AEst: A matrix of dimensions p * p, representing the estimated causal effects or strengths between the response variables.
BEst: A matrix of dimensions p * k, representing the estimated causal effects or strengths of the instrument variables on the response variables. Each row corresponds to a specific response variable, and each column corresponds to a particular instrument variable.
CEst: A matrix of dimensions p * l, representing the estimated effects of covariates on the response variables. Each row corresponds to a response variable and each column corresponds to a covariate. This output is returned only when covariate data are provided as input (i.e., when U or Syu, Sxu and Suu are supplied).
zAEst: A binary adjacency matrix of dimensions p * p, indicating the graph structure between the response variables. Each entry in the matrix represents the presence (1) or absence (0) of a causal link between the corresponding response variables.
zBEst: A binary adjacency matrix of dimensions p * k, illustrating the graph structure between the response variables and the instrument variables. Each row corresponds to a specific response variable, and each column corresponds to a particular instrument variable. The presence of a causal link is denoted by 1, while the absence is denoted by 0.

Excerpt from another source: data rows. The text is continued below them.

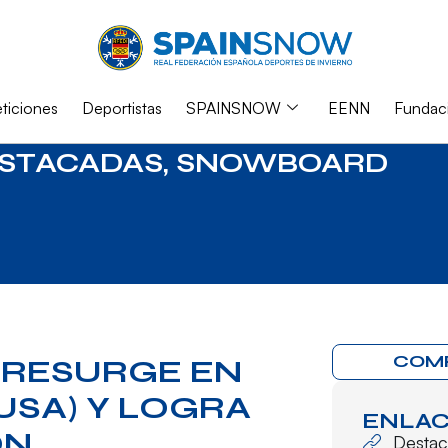
iciones
Deportistas
SPAINSNOW
EENN
Fundac
STACADAS
,
SNOWBOARD
COM
 RESURGE EN
USA) Y LOGRA
ENLAC
ÓN
Desta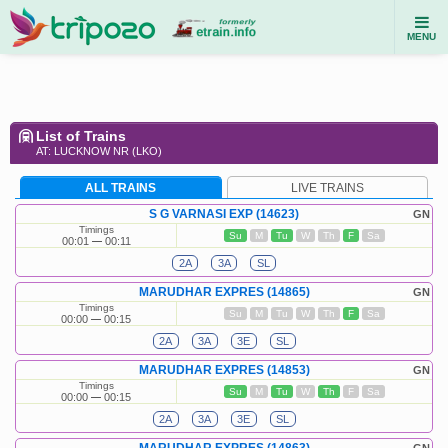
MENU
List of Trains
AT: LUCKNOW NR (LKO)
ALL TRAINS
LIVE TRAINS
S G VARNASI EXP (14623)
GN
Timings
Su
M
Tu
W
Th
F
Sa
00:01
00:11
2A
3A
SL
MARUDHAR EXPRES (14865)
GN
Timings
Su
M
Tu
W
Th
F
Sa
00:00
00:15
2A
3A
3E
SL
MARUDHAR EXPRES (14853)
GN
Timings
Su
M
Tu
W
Th
F
Sa
00:00
00:15
2A
3A
3E
SL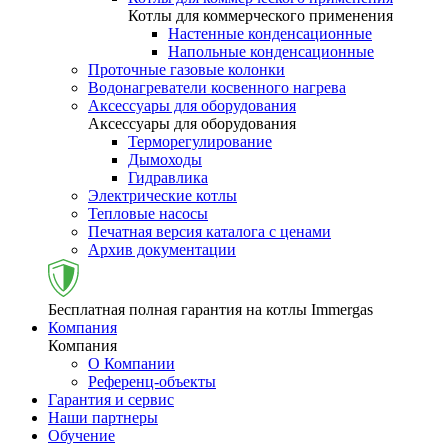
Котлы для коммерческого применения
Настенные конденсационные
Напольные конденсационные
Проточные газовые колонки
Водонагреватели косвенного нагрева
Аксессуары для оборудования
Аксессуары для оборудования
Терморегулирование
Дымоходы
Гидравлика
Электрические котлы
Тепловые насосы
Печатная версия каталога с ценами
Архив документации
Бесплатная полная гарантия на котлы Immergas
Компания
Компания
О Компании
Референц-объекты
Гарантия и сервис
Наши партнеры
Обучение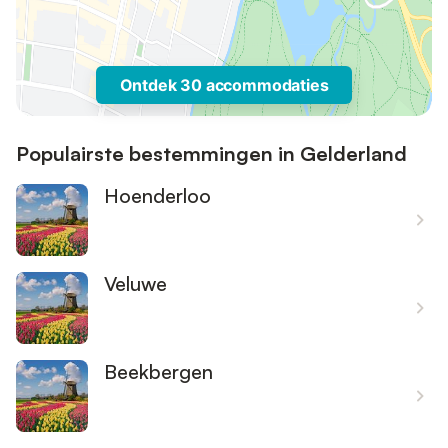
Ontdek 30 accommodaties
Populairste bestemmingen in Gelderland
Hoenderloo
Veluwe
Beekbergen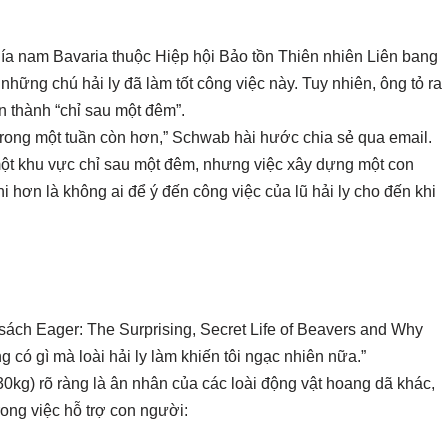
hía nam Bavaria thuộc Hiệp hội Bảo tồn Thiên nhiên Liên bang
những chú hải ly đã làm tốt công việc này. Tuy nhiên, ông tỏ ra
n thành “chỉ sau một đêm”.
 trong một tuần còn hơn,” Schwab hài hước chia sẻ qua email.
một khu vực chỉ sau một đêm, nhưng việc xây dựng một con
i hơn là không ai để ý đến công việc của lũ hải ly cho đến khi
sách Eager: The Surprising, Secret Life of Beavers and Why
 có gì mà loài hải ly làm khiến tôi ngạc nhiên nữa.”
0kg) rõ ràng là ân nhân của các loài động vật hoang dã khác,
rong việc hỗ trợ con người: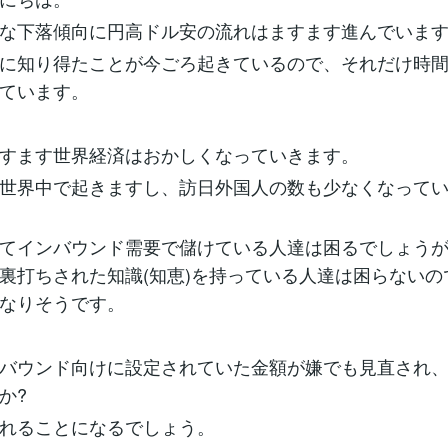
な下落傾向に円高ドル安の流れはますます進んでいま
に知り得たことが今ごろ起きているので、それだけ時
ています。
すます世界経済はおかしくなっていきます。
世界中で起きますし、訪日外国人の数も少なくなって
てインバウンド需要で儲けている人達は困るでしょう
裏打ちされた知識(知恵)を持っている人達は困らないの
なりそうです。
バウンド向けに設定されていた金額が嫌でも見直され
か?
れることになるでしょう。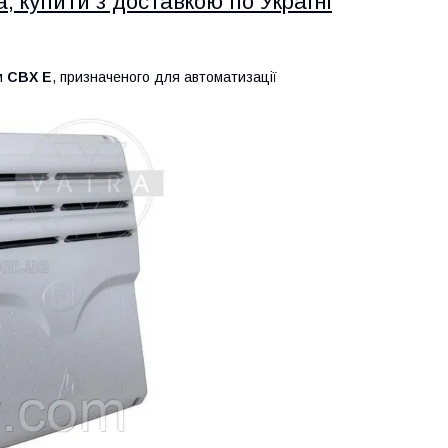
, купити з доставкою по Україні
м
CBX E
, призначеного для автоматизації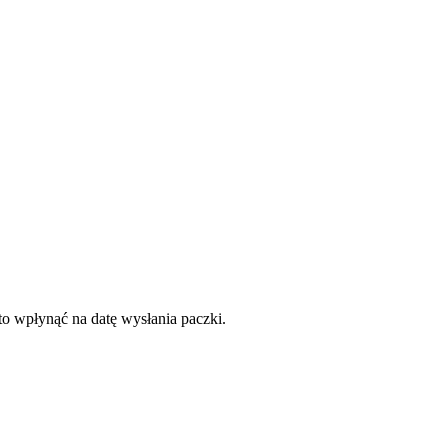
to wpłynąć na datę wysłania paczki.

Graph: A graph object that visually represents the estimated causal network by integrating AEst and zAEst. The graph consists of directed edges that indicate causal relationships between response variables. The edge weights correspond to effect sizes from AEst, while the structure of the graph is defined by zAEst, which already contain binary values (0 or 1) after thresholding at 0.5. This visualization provides an intuitive way to analyze both the strength and structure of causal effects within the network. Users can plot this graph to explore the causal relationships effectively.
A0Est: A matrix of dimensions p * p, representing the estimated causal effects or strengths between response variables before thresholding. This output is particularly relevant for cases where the "Threshold" prior assumption is utilized.
B0Est: A matrix of dimensions p * k, representing the estimated causal effects or strengths of the instrument variables on the response variables before thresholding. This output is particularly relevant for cases where the "Threshold" prior assumption is utilized. Each row corresponds to a specific response variable, and each column corresponds to a particular instrument variable.
GammaEst: A matrix of dimensions p * p, representing the estimated probabilities of edges between response variables in the graph structure. Each entry in the matrix indicates the probability of a causal link between the corresponding response variables.
TauEst: A matrix of dimensions p * p, representing the estimated variances of causal interactions between response variables. Each entry in the matrix corresponds to the variance of the causal effect between the corresponding response variables.
PhiEst: A matrix of dimensions p * k, representing the estimated probabilities of edges between response and instrument variables in the graph structure. Each row corresponds to a specific response variable, and each column corresponds to a particular instrument variable.
EtaEst: A matrix of dimensions p * k, representing the estimated variances of causal interactions between response and instrument variables. Each row corresponds to a specific response variable, and each column corresponds to a particular instrument variable.
tAEst: A scalar value representing the estimated thresholding value of causal interactions between response variables. This output is relevant when using the "Threshold" prior assumption.
tBEst: A scalar value representing the estimated thresholding value of causal interactions between response and instrument variables. This output is applicable when using the "Threshold" prior assumption.
SigmaEst: Estimated error variance structure. If SigmaStarModel = "diagonal", this is a vector of length p containing the marginal error variances of the response variables. If SigmaStarModel is "IW" or "SSSL", this is a p * p error variance--covariance matrix.
ZEst: A matrix of dimensions p * p containing posterior inclusion probabilities for the entries of SigmaEst. This output is returned when SigmaStarModel = "SSSL".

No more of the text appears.